My mother, Lila Michaels, was a character. She was Joan Rivers and Phyllis Diller rolled into one. She had a tremendous sense of humor, and was a big prankster. Maybe because she was so young when I was born, she was a lot more lenient than other moms, and a lot more mischievous as well. She might have even been too young to have read Dr. Spock. How many other moms never insisted that their kids eat vegetables? To this day, I’ve
never
eaten a vegetable.

My dad, Jay, worked for a talent agency in Manhattan called General Artists Corporation. (Many years later, it would be bought out by ICM, International Creative Management.) At that time, my father was still working his way up as an agent, and represented a bunch of fringe entertainers, like a singer few people would remember by the name of Joni James. Eventually, my father moved up and worked with more mainstream acts like Pat Boone, who burst onto the scene in the mid-fifties as a singer notable for wearing white buck shoes. A couple of years later, when we had moved to Long Island, one day Pat Boone came to our house. The neighbors were flabbergasted.

My father was also a huge sports fan. He taught me the rules, the nuances, the history of sports—everything. I was immersed. I couldn’t get enough.

At the time, there were sixteen big league baseball teams, with three of them in New York—the Dodgers in Brooklyn, the Giants in Manhattan, and the Yankees in the Bronx. So I was that kid, like so many others, lying in bed, tilting the transistor radio to just the right angle to hear the games. I would get transported to cities across the country. One night I’d be in Chicago, the next night St. Louis, another night Detroit. Listening to a game unfold through the words of the broadcaster. Red Barber. Russ Hodges. Mel Allen. Jack Brickhouse. Curt Gowdy. Every play, every anecdote, every insight.

There was also that magical box that sat in our living room around the time my dad started taking me to Ebbets Field and Madison Square Garden. Even if sports coverage on television back then was normally just a three-or-four-camera, black-and-white presentation, it was the next best thing to being there.

And it wasn’t only baseball that absorbed me. I loved hockey and basketball and football, even though the NFL bore no resemblance to what it would become. I was an easy kid to shop for. When I was nine or ten, my grandparents bought me a gold-leafed book about the history of the Olympics. The history at that time included the most recent Olympics, 1952 Helsinki Summer Games. It must have been three hundred pages, but I remember going through every one of them, immersing myself in the stories.
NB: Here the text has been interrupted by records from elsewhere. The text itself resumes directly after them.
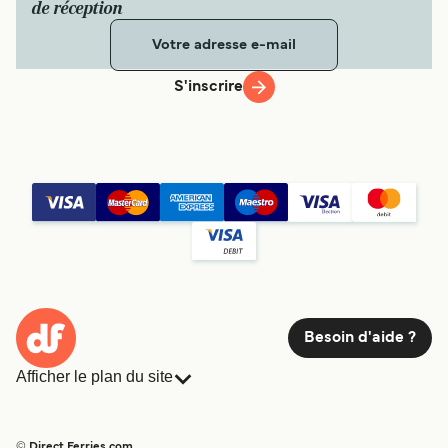
de réception
S'inscrire
Besoin d'aide ?
Afficher le plan du site
Ferries
Réservations
Pays
Hébergement
© Direct Ferries.com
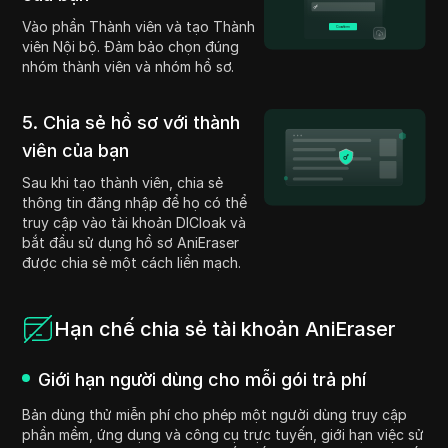
Vào phần Thành viên và tạo Thành
viên Nội bộ. Đảm bảo chọn đúng
nhóm thành viên và nhóm hồ sơ.
5. Chia sẻ hồ sơ với thành
viên của bạn
Sau khi tạo thành viên, chia sẻ
thông tin đăng nhập để họ có thể
truy cập vào tài khoản DICloak và
bắt đầu sử dụng hồ sơ AniEraser
được chia sẻ một cách liền mạch.
Hạn chế chia sẻ tài khoản AniEraser
Giới hạn người dùng cho mỗi gói trả phí
Bản dùng thử miễn phí cho phép một người dùng truy cập
phần mềm, ứng dụng và công cụ trực tuyến, giới hạn việc sử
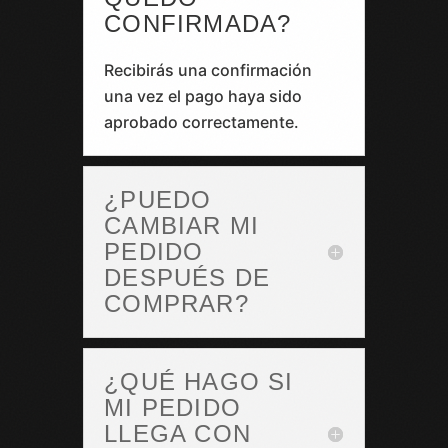
CONFIRMADA?
Recibirás una confirmación
una vez el pago haya sido
aprobado correctamente.
¿PUEDO
CAMBIAR MI
PEDIDO
DESPUÉS DE
COMPRAR?
¿QUÉ HAGO SI
MI PEDIDO
LLEGA CON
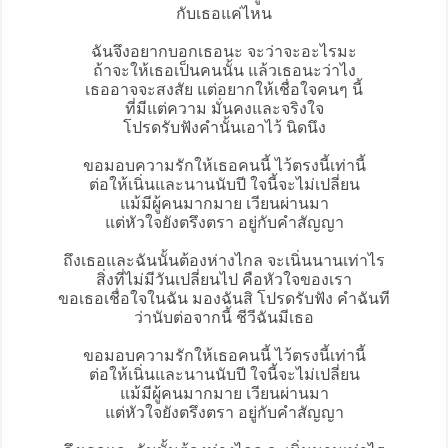
กับเธอแค่ไหน
ฉันจึงอยากบอกเธอนะ จะว่าจะอะไรมะ
ถ้าจะให้เธอเป็นคนนั้น แล้วเธอนะว่าไง
เธออาจจะสงสัย แต่อยากให้เชื่อใจคนๆ นี้
ที่มีแต่ความ มั่นคงและจริงใจ
โปรดรับฟังคำนั้นเอาไว้ นิดนึง
ขอมอบความรักให้เธอคนนี้ ไว้ตรงนี้เท่านี้
ต่อให้เนิ่นและนานนับปี ใจนี้จะไม่เปลี่ยน
แม้มีผู้คนมากมาย เวียนผ่านมา
แต่หัวใจยังตรึงตรา อยู่กับคำสัญญา
ถึงเธอและฉันนั้นต้องห่างไกล จะเนิ่นนานเท่าไร
สิ่งที่ไม่มีวันเปลี่ยนไป คือหัวใจของเรา
ขอเธอเชื่อใจในฉัน มองฉันสิ โปรดรับฟัง คำฉันที
ว่านับต่อจากนี้ ชีวีฉันมีเธอ
ขอมอบความรักให้เธอคนนี้ ไว้ตรงนี้เท่านี้
ต่อให้เนิ่นและนานนับปี ใจนี้จะไม่เปลี่ยน
แม้มีผู้คนมากมาย เวียนผ่านมา
แต่หัวใจยังตรึงตรา อยู่กับคำสัญญา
I collected baseball cards, too—didn’t just collect them, memorized them. I’d have other kids in the neighborhood quiz me. Batting averages, home runs, earned run averages, fielding averages, players’ birthplaces. My father would take my brother and me to Army football games at West Point, and on the way home, I’d go through the plays that had been run in each quarter. My parents would go to the night harness races at Roosevelt Raceway in Westbury, on Long Island. On occasional weekend afternoons, my father would take my brother and me to the track, where we could go to the barn area and meet some of the trainers and drivers. But that was all we could experience, because in those years, even if you were accompanied by an adult, the law didn’t allow a minor to go to the actual races. Still, I learned how to read the racing form, and really got into it. I even started my own tout sheet, which I titled
Big Al at Westbury
, and sold it to our neighbors for $1.50. One day I picked a horse named Algerine, who went off at odds of 75–1—and won. The next day, everyone in the neighborhood wanted to buy a copy of that night’s
Big Al at Westbury
.

Years later, my brother would call it my “manic intensity.” I still prefer to think of it more as passion combined with compulsion. Doing anything halfway, halfheartedly has never appealed to me. Or even three-quarters heartedly. Not getting something right has always been anathema to me.

I LOVED PLAYING SPORTS.
But by the time I was a teenager, even though I had played little league baseball and some organized youth sports, and like any kid in Brooklyn in those years, punch ball, stickball, and a game only known inside the borough as ringolevio—I loved watching sports more. I would rather go to a Dodger game at Ebbets than play in a game in a park down the street. I just loved the big-time feel. It was thrilling.

In fourth, fifth, and sixth grades, our school, P.S. 139, because of overcrowding, was on a half-day schedule, and I was originally placed in the noon-to-four session. But that wasn’t going to work, because how could I go to Dodger games if I was going to school in the afternoon? (In those years, most major-league teams played the vast majority of their games in the daytime, including the Dodgers.) So my mother wrote a note to the school principal with some nonsensical, fabricated excuse to get me switched to the eight-to-noon session. It worked. And so when I was twelve, I was at more than 50 of the 77 Dodger home games.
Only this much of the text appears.